▶ _WHAT TO WORK ON_:
Which lines of the records contain "pengguna"? Collect every one of them.

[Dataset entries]
■ ■ ■
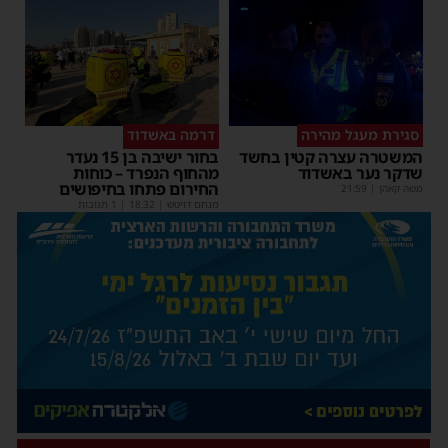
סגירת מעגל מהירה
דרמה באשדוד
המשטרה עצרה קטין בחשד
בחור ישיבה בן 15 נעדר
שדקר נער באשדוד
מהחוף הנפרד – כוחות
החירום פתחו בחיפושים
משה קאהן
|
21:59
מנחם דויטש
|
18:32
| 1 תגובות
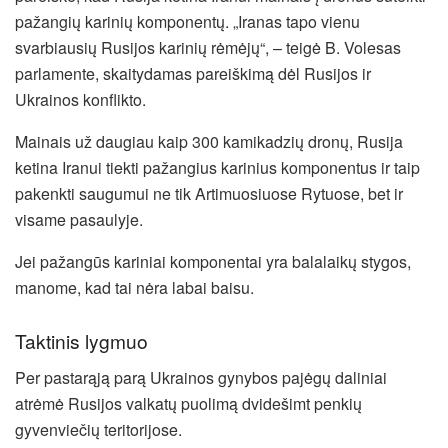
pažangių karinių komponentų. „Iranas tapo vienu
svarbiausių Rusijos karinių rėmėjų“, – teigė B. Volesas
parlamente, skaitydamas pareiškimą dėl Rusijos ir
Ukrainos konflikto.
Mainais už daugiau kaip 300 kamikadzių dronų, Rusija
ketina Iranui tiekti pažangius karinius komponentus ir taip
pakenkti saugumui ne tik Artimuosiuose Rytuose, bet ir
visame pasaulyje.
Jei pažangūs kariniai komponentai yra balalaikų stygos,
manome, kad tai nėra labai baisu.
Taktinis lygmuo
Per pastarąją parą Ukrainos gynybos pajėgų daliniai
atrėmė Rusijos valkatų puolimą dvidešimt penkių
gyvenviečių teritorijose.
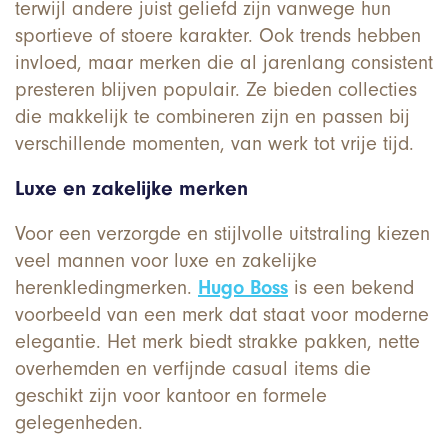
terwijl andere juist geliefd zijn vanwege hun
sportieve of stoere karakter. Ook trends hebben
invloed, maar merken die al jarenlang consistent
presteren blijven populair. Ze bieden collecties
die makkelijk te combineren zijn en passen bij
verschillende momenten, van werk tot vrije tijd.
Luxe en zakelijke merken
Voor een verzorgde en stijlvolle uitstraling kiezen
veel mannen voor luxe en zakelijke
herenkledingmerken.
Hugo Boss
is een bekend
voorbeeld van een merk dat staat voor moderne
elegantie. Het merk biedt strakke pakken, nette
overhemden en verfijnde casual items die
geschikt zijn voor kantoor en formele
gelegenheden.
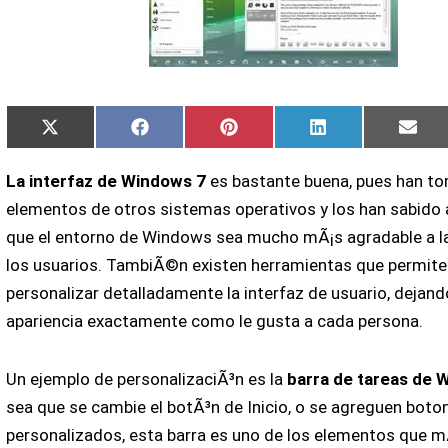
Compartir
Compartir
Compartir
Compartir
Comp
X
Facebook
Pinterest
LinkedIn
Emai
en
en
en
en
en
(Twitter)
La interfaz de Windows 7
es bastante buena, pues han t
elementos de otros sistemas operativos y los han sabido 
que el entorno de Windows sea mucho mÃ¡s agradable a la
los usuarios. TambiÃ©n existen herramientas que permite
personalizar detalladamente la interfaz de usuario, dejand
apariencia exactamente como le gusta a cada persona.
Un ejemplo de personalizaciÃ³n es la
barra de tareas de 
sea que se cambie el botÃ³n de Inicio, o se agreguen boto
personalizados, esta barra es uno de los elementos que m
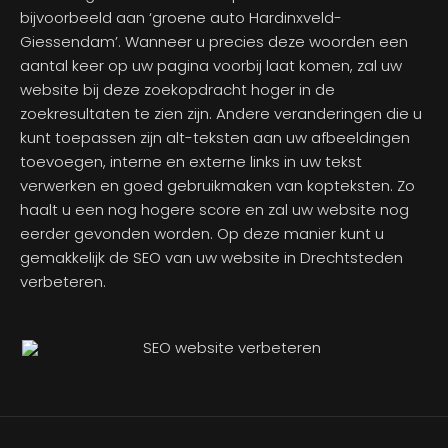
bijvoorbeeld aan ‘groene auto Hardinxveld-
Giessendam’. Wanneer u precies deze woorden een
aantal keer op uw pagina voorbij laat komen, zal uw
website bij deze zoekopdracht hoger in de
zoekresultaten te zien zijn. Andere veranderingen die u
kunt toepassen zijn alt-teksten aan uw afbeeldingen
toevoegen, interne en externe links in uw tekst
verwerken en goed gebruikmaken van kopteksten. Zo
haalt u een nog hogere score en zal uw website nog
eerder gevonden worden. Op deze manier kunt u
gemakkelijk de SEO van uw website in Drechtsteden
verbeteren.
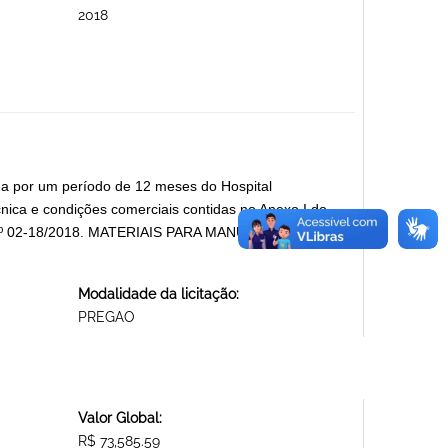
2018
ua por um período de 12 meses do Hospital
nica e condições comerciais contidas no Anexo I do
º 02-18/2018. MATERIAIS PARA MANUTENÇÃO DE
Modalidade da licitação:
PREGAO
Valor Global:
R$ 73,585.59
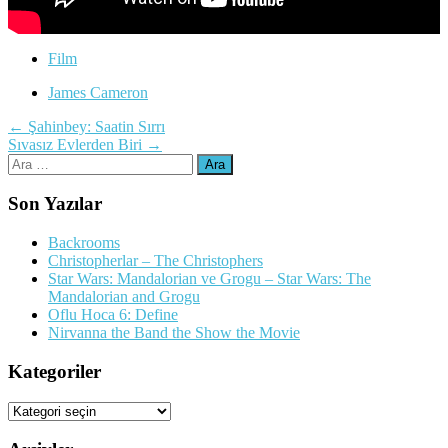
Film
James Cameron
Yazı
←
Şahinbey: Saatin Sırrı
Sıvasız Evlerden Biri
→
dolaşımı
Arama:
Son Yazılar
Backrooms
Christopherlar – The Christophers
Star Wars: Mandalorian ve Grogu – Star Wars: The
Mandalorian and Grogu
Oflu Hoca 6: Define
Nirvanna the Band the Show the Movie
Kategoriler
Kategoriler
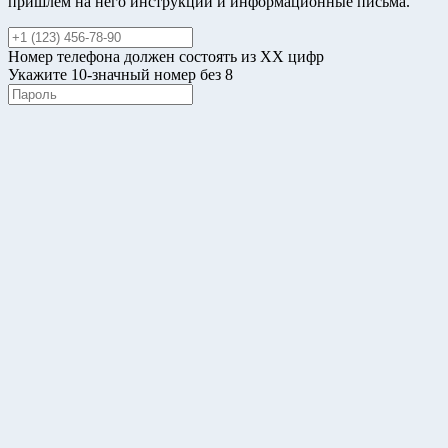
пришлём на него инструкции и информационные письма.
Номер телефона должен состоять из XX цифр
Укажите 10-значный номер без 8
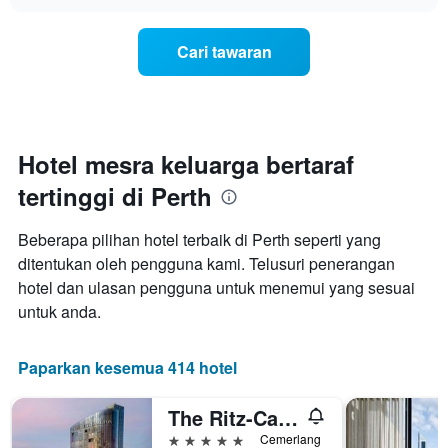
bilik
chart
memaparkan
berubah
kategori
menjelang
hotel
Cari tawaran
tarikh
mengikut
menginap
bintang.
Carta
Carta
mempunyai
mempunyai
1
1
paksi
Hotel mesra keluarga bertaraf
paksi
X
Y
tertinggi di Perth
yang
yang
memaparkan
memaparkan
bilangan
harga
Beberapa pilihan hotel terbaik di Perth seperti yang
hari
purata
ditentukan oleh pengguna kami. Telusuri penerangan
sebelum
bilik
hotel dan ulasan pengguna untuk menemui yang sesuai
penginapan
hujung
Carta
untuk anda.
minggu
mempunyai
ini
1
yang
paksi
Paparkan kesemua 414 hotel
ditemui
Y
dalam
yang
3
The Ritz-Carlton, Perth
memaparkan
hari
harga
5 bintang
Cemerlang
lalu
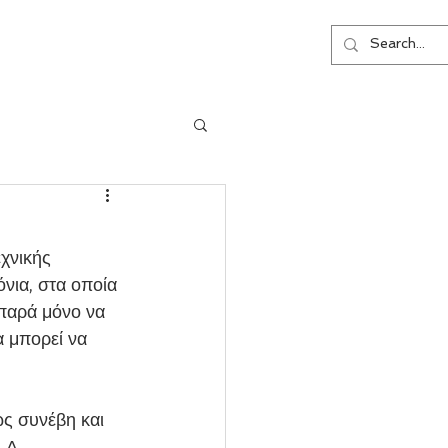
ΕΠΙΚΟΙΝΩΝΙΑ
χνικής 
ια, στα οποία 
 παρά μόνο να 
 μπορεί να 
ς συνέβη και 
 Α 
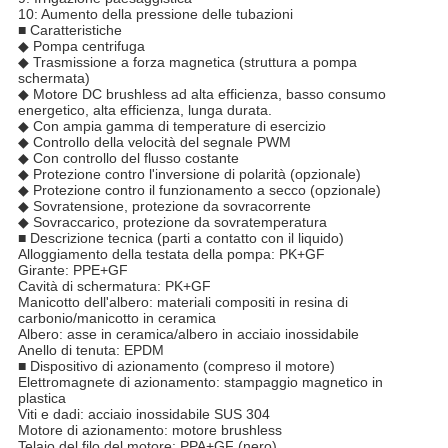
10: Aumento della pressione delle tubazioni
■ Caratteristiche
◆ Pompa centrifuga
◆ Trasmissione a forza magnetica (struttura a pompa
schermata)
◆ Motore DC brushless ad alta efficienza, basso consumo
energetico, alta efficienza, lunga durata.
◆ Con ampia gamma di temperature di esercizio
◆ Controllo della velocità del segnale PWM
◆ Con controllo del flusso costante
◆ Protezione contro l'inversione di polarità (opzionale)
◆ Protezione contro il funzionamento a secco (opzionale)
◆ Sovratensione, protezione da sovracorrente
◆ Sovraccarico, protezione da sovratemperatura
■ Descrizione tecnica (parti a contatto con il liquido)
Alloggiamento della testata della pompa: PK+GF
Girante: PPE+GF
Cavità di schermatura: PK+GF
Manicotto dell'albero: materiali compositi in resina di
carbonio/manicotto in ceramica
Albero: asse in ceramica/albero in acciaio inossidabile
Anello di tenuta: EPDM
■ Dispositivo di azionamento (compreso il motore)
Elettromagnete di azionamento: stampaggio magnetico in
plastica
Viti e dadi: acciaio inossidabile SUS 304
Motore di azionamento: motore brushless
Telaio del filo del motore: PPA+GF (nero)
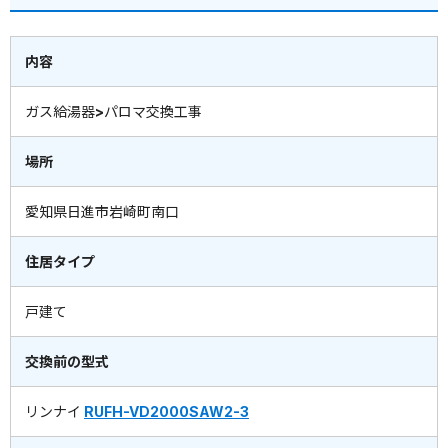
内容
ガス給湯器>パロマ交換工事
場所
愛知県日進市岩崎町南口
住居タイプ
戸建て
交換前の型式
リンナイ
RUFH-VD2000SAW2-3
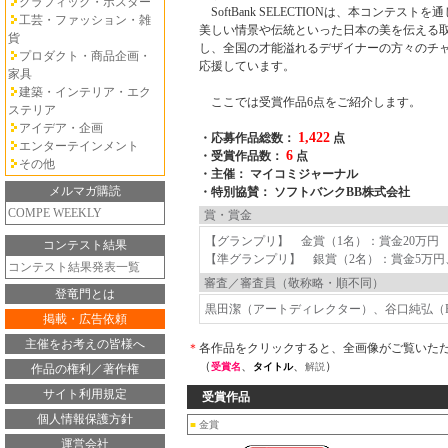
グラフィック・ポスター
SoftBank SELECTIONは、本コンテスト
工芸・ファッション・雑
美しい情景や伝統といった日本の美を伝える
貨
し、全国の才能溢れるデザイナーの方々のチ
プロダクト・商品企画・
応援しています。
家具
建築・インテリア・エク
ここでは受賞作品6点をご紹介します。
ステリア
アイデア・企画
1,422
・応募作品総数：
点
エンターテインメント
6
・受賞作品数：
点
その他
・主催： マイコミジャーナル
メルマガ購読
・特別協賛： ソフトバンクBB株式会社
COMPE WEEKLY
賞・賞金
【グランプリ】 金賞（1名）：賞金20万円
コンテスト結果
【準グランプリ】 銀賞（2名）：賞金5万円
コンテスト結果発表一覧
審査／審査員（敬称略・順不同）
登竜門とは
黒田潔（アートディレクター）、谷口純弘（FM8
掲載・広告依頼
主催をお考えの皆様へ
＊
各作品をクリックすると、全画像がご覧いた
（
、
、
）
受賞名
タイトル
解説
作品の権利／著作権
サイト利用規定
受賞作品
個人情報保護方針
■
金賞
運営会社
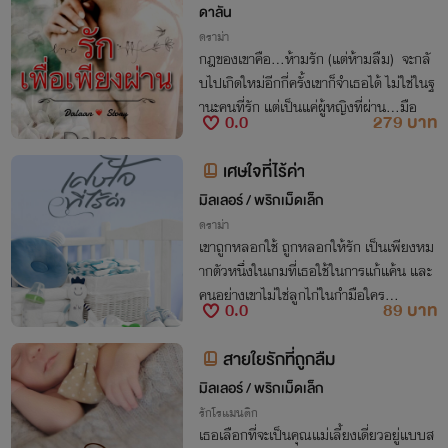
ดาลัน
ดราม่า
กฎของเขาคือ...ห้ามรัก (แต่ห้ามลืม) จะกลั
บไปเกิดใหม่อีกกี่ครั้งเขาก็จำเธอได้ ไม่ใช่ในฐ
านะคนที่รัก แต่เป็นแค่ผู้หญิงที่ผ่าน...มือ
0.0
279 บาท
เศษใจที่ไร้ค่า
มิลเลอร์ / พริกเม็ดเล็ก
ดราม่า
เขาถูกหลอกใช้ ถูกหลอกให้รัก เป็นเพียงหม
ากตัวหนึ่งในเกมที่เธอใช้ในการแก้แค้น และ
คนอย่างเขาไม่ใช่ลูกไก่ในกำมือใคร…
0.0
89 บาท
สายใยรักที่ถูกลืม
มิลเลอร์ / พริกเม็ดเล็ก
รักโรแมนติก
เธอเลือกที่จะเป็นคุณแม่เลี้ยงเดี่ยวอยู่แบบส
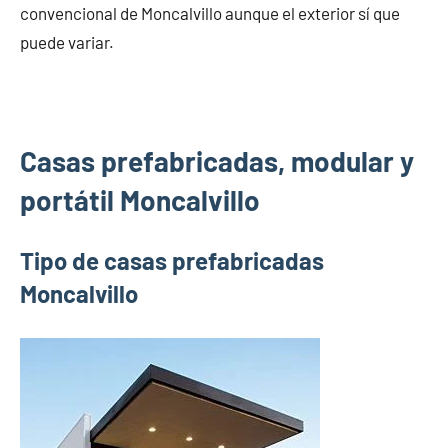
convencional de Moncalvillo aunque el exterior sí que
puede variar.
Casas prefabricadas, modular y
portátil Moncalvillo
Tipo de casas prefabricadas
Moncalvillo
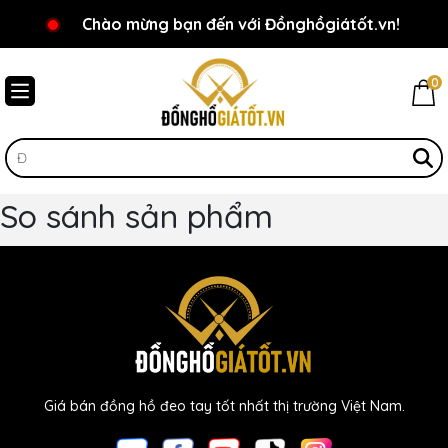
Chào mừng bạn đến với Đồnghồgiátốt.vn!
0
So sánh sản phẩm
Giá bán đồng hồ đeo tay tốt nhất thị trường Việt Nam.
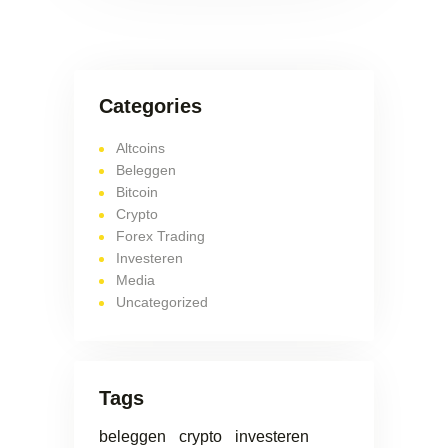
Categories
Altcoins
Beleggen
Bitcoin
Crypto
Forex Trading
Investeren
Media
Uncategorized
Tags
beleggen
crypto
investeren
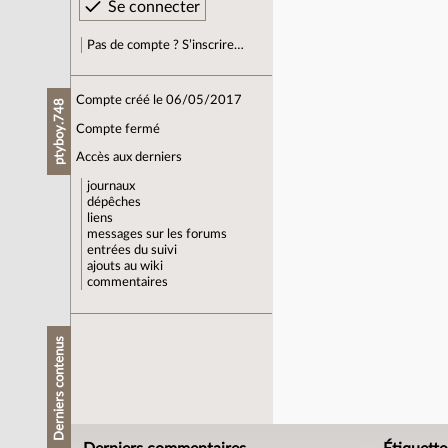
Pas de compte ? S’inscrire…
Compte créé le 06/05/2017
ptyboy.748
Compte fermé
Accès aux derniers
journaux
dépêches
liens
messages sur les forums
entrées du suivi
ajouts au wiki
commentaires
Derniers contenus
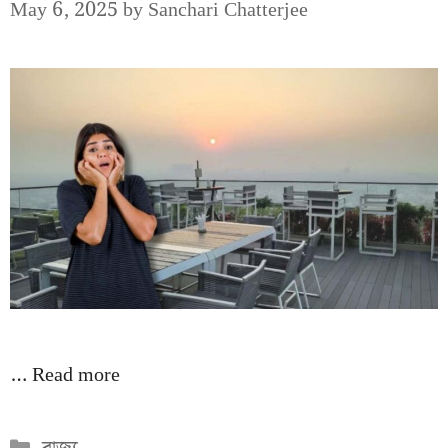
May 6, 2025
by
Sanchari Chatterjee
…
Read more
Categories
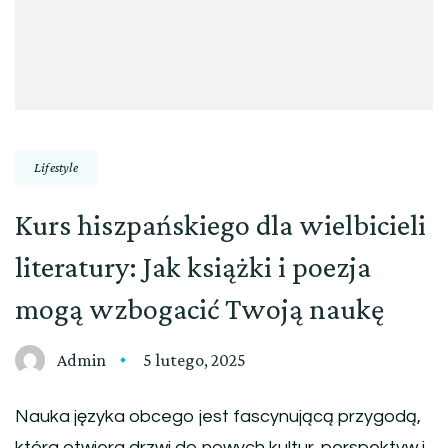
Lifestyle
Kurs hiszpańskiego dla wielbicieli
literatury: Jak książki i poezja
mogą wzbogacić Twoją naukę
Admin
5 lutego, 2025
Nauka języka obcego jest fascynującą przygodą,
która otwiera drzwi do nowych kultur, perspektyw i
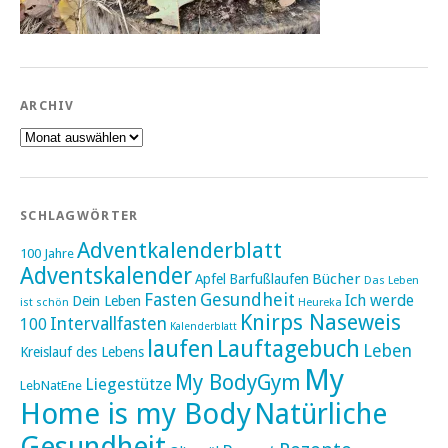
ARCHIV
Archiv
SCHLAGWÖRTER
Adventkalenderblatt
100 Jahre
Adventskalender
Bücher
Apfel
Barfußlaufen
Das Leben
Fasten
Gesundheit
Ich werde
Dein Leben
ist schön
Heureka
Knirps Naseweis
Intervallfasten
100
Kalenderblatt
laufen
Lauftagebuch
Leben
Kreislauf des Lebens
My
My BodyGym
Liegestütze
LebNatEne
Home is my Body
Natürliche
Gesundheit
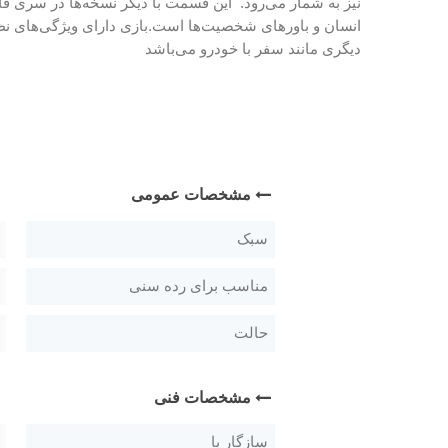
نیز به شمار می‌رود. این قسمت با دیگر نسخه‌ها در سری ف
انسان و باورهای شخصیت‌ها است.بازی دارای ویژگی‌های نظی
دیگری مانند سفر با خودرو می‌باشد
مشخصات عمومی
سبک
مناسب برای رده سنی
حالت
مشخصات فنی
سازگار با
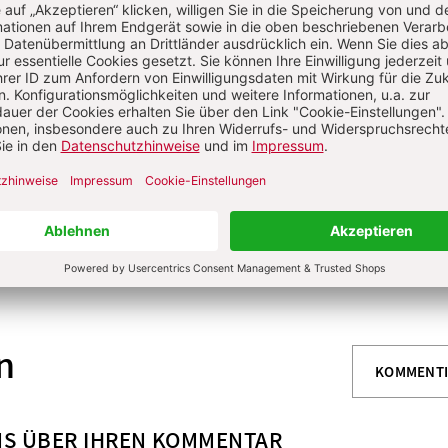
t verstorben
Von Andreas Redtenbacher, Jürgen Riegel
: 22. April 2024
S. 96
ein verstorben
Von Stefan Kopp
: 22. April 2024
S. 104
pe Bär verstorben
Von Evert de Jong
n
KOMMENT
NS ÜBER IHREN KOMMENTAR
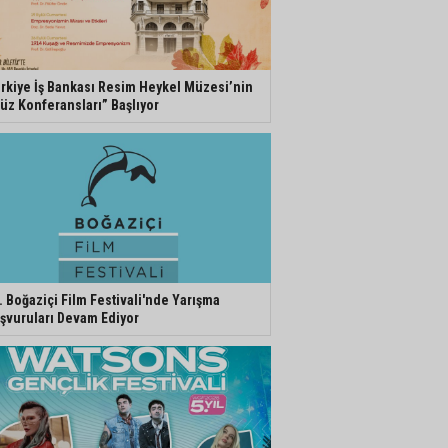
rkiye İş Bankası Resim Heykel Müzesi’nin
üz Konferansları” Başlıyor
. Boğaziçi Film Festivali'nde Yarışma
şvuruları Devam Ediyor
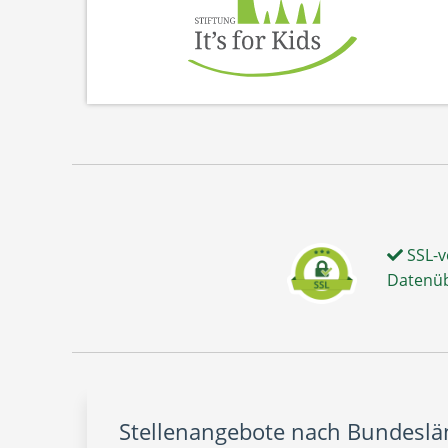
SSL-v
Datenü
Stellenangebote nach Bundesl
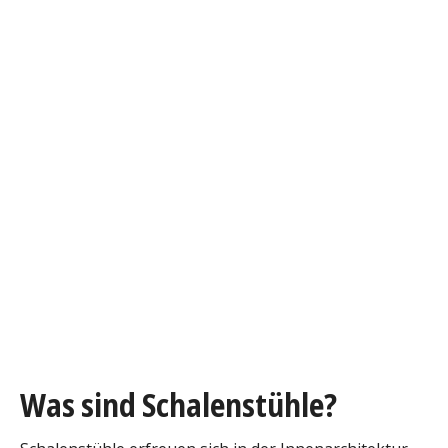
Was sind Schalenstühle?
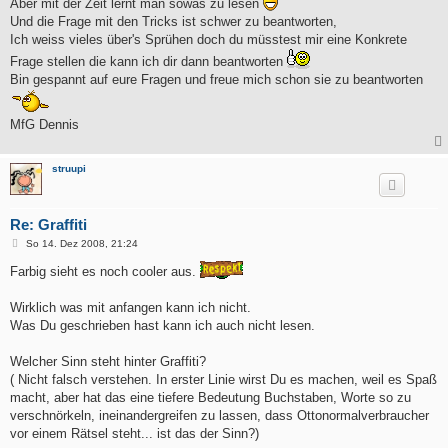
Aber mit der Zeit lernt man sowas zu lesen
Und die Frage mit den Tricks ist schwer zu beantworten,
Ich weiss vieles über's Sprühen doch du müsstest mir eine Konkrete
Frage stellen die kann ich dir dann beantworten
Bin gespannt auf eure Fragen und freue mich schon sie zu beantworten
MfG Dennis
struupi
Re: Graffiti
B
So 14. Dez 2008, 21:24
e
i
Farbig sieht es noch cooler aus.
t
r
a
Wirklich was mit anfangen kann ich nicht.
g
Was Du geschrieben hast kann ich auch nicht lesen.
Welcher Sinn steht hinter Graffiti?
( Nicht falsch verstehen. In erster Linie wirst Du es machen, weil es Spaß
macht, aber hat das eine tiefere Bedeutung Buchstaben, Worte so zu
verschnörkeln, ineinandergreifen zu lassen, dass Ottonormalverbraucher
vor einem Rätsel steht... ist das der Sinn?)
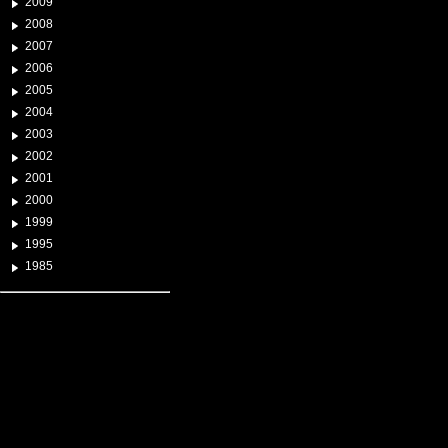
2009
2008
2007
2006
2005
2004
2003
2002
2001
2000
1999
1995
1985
■ ■ ■
▶ _EXERCISE SOLUTION_:
ditentukan oleh pengguna kami. Telusuri penerangan
hotel dan ulasan pengguna untuk menemui yang sesuai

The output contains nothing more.